When technology becomes indistinguishable from magic, it’s very easy to get excited, carried away, or even become irrational.
Why irrational you might ask? Because when the expectation from any technology or system extends well beyond what is known to be feasible, that is an irrational behaviour.
Sadly, as the result of completely unjustified expectations, financing, hype and marketing, that’s precisely what is happening across the globe due to the recent developments of AI. The irrationality to:
- Expect AI systems to completely fulfill your obligations at work, school etc. The expectation that this technology will make you “look good” at whatever you’re doing, without you doing or knowing anything.
- Expect AI systems to replace you, i.e. render you redundant, and getting defensive about it and hostile to the technology itself. Yes, AI systems will almost certainly make a very significant percentage of the population redundant, not because of sheer skill, but due to massive productivity gains that will enable employers to perform work with much fewer people. But it’s not going to be, at least not in the short-term, because AI systems can fully replace humans across the wide range of skills the latter have.
- Expect AGI systems to appear within months. LLMs may have, unexpectedly, demonstrated some basic emergent reasoning capabilities, but that is very different to the levels of reasoning necessary for AGI. They also lack the fundamental mechanism for learning. Even if AGI eventually incorporates LLMs, in some way, it will almost certainly require additional and very substantial technology we haven’t invented yet.
- Consider recent developments in AI technology as just ‘hype’ and ignore it or downplay it.
People will always use technology badly. Yet, the frauds, the bozos, the fearmongering doomers (or, equally, the tech bro self-serving optimists, a.k.a. the ‘accels’), those with vested interests or just hardened ideology, do not and should not single-handedly define or steer our use of technology.
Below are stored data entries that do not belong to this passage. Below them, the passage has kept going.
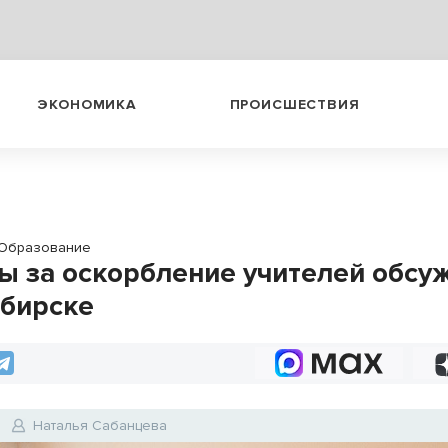
ЭКОНОМИКА
ПРОИСШЕСТВИЯ
Образование
 за оскорбление учителей обсу
бирске
Наталья Сабанцева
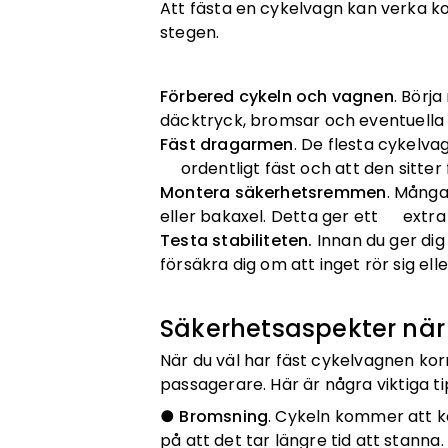
Att fästa en cykelvagn kan verka ko
stegen.
Förbered cykeln och vagnen
. Börj
däcktryck, bromsar och eventuell
Fäst dragarmen
. De flesta cykelva
ordentligt fäst och att den sitte
Montera säkerhetsremmen
. Mång
eller bakaxel. Detta ger ett extra 
Testa stabiliteten.
Innan du ger dig
försäkra dig om att inget rör sig ell
Säkerhetsaspekter när
När du väl har fäst cykelvagnen kor
passagerare. Här är några viktiga ti
●
Bromsning
. Cykeln kommer att k
på att det tar längre tid att stanna.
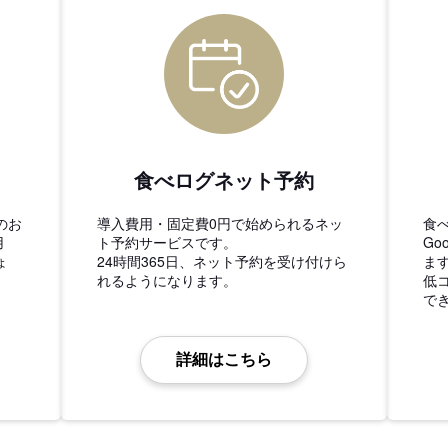
食べログネット予約
のお
導入費用・固定費0円で始められるネッ
食
用
ト予約サービスです。
Go
ょ
24時間365日、ネット予約を受け付けら
ま
れるようになります。
低
で
詳細はこちら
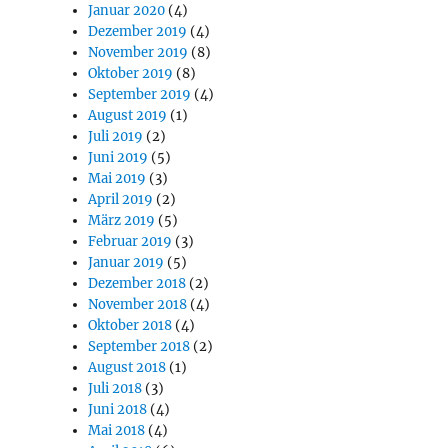
Januar 2020
(4)
Dezember 2019
(4)
November 2019
(8)
Oktober 2019
(8)
September 2019
(4)
August 2019
(1)
Juli 2019
(2)
Juni 2019
(5)
Mai 2019
(3)
April 2019
(2)
März 2019
(5)
Februar 2019
(3)
Januar 2019
(5)
Dezember 2018
(2)
November 2018
(4)
Oktober 2018
(4)
September 2018
(2)
August 2018
(1)
Juli 2018
(3)
Juni 2018
(4)
Mai 2018
(4)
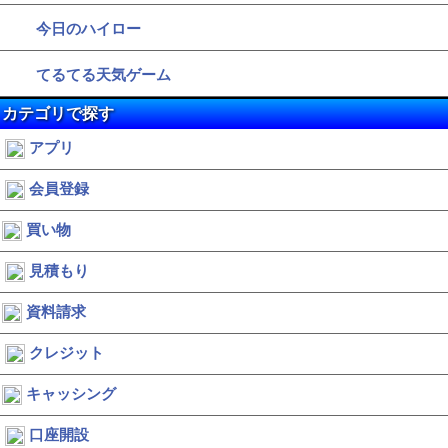
今日のハイロー
てるてる天気ゲーム
カテゴリで探す
アプリ
会員登録
買い物
見積もり
資料請求
クレジット
キャッシング
口座開設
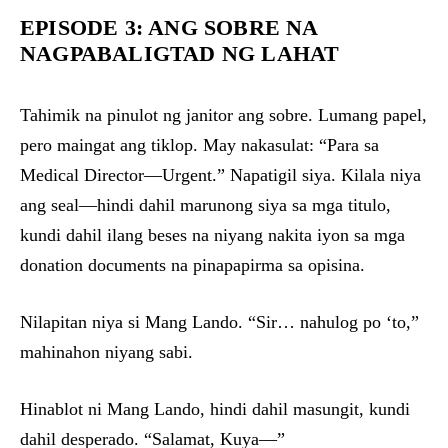
EPISODE 3: ANG SOBRE NA
NAGPABALIGTAD NG LAHAT
Tahimik na pinulot ng janitor ang sobre. Lumang papel,
pero maingat ang tiklop. May nakasulat: “Para sa
Medical Director—Urgent.” Napatigil siya. Kilala niya
ang seal—hindi dahil marunong siya sa mga titulo,
kundi dahil ilang beses na niyang nakita iyon sa mga
donation documents na pinapapirma sa opisina.
Nilapitan niya si Mang Lando. “Sir… nahulog po ‘to,”
mahinahon niyang sabi.
Hinablot ni Mang Lando, hindi dahil masungit, kundi
dahil desperado. “Salamat, Kuya—”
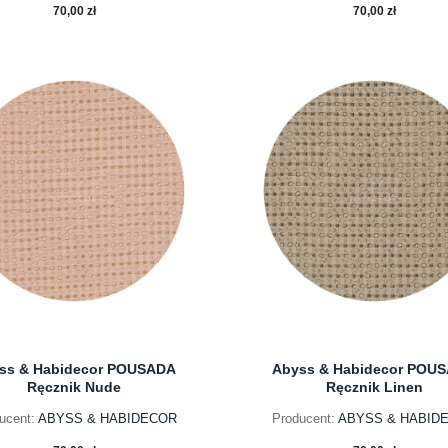
70,00 zł
70,00 zł
do koszyka
do koszyka
ss & Habidecor POUSADA
Abyss & Habidecor POU
Ręcznik Nude
Ręcznik Linen
ucent:
ABYSS & HABIDECOR
Producent:
ABYSS & HABID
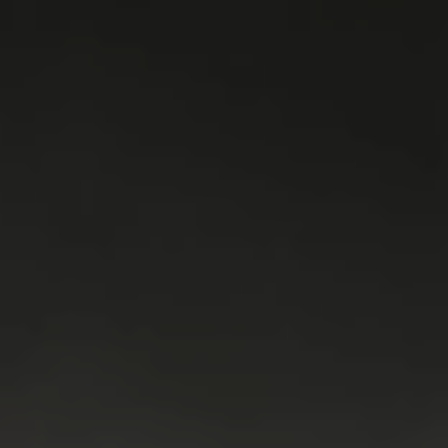
WASMACHINES
DROGERS
WAS & DROOG
KOELKAST
VRIEZER
KOEL & VRIES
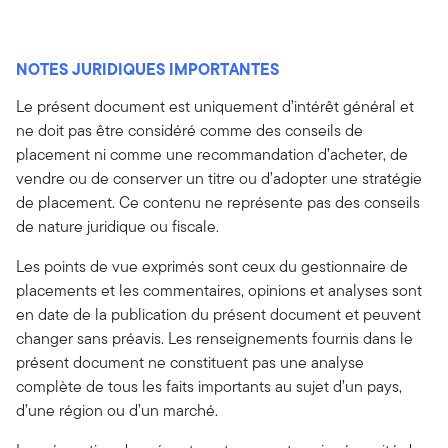
NOTES JURIDIQUES IMPORTANTES
Le présent document est uniquement d’intérêt général et
ne doit pas être considéré comme des conseils de
placement ni comme une recommandation d’acheter, de
vendre ou de conserver un titre ou d’adopter une stratégie
de placement. Ce contenu ne représente pas des conseils
de nature juridique ou fiscale.
Les points de vue exprimés sont ceux du gestionnaire de
placements et les commentaires, opinions et analyses sont
en date de la publication du présent document et peuvent
changer sans préavis. Les renseignements fournis dans le
présent document ne constituent pas une analyse
complète de tous les faits importants au sujet d’un pays,
d’une région ou d’un marché.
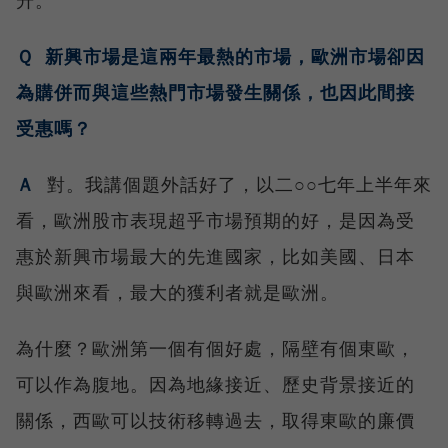
Ｑ 新興市場是這兩年最熱的市場，歐洲市場卻因
為購併而與這些熱門市場發生關係，也因此間接
受惠嗎？
Ａ
對。我講個題外話好了，以二○○七年上半年來
看，歐洲股市表現超乎市場預期的好，是因為受
惠於新興市場最大的先進國家，比如美國、日本
與歐洲來看，最大的獲利者就是歐洲。
為什麼？歐洲第一個有個好處，隔壁有個東歐，
可以作為腹地。因為地緣接近、歷史背景接近的
關係，西歐可以技術移轉過去，取得東歐的廉價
There are huge risks to society through the use of AI technology, as it exists today. Societal risks, not existential risks (a.k.a. Superintelligence etc.) The problem isn’t the technology itself; it’s the humans, their groups and power structures that make use of it. The politicians, the entrepreneurs, the financiers. There has been exceptionally little mention of these immediate risks in the West, and I bet even less in the developing world. There seem to be no plans, no discussions, no strategy. A very large percentage of the population is expected to be affected in the developed world, about 60% according to the World Bank, yet few governments seem to be even interested in addressing this, at least not publicly. Young adults graduating from university will increasingly find it difficult to find a job, to learn their craft, science or trade. Increased dependence on AI technology will erode human knowledge as people will increasingly expect ‘immediate solutions and answers’ to their problems, rather than put in the time to learn, understand and synthesise new knowledge. Education will be severely affected (it already is!)
All of those risks are addressable. Some easier than others, perhaps, but they all can be addressed by our existing institutions, processes and structures in place. But they aren’t.
On the other hand, dismissing or banning AI would be a huge mistake. First off, you just cannot do it. You need to assume that AI technology is here, it will evolve and that humanity has to evolve with it, even if you thought that nothing good can come of it.
But AI also brings with it massive opportunities for good. In software engineering, the field most exposed to AI, chiefly due to its proximity to it, chances are that in your day-to-day work you can save up to 80% of your workload through this technology today. This translates into astounding productivity gains. Think applications being implemented and released in days versus weeks or months by half the people it would take previously. Mind you, you still have to work for the remaining 20%+, as much as many may be tempted not to do it. And in some areas of software engineering, in algorithm design, research, systems programming, very high performance scientific or low level programming, existing AI tools will not be able to help you as much. But they can certainly help and they will do so if you treat them as tools.
Yet even when people do use those tools, I find they are often too lazy to put that 20%, to keep their brains functioning and benefit from the insane benefits AI is bringing to their lives. This results in mediocre output, disappointment and complaints. At the other extreme, many, perhaps after seeing those mediocre results, or even trying to use those tools with outsized expectations, end up completely dismissing the technology.
Yet as the technology progresses, AI will gradually encroach on every other field where human knowledge and expertise is valued. I doubt anyone will be able to avoid interacting with such systems in the coming 2-3 years, in both personal and professional settings, whether they like it or not.
And while they are there, we don’t hear about the benefits much. And when we do, ironically, they are largely uttered by people who are either not qualified to talk about them or those who are using the technology and its potential benefits for humanity as punchlines; the frauds, the bozos, the doomers, the ‘accels’.
Don’t let them define what AI is. AI can be used for good. Whether it does is (still) up to us.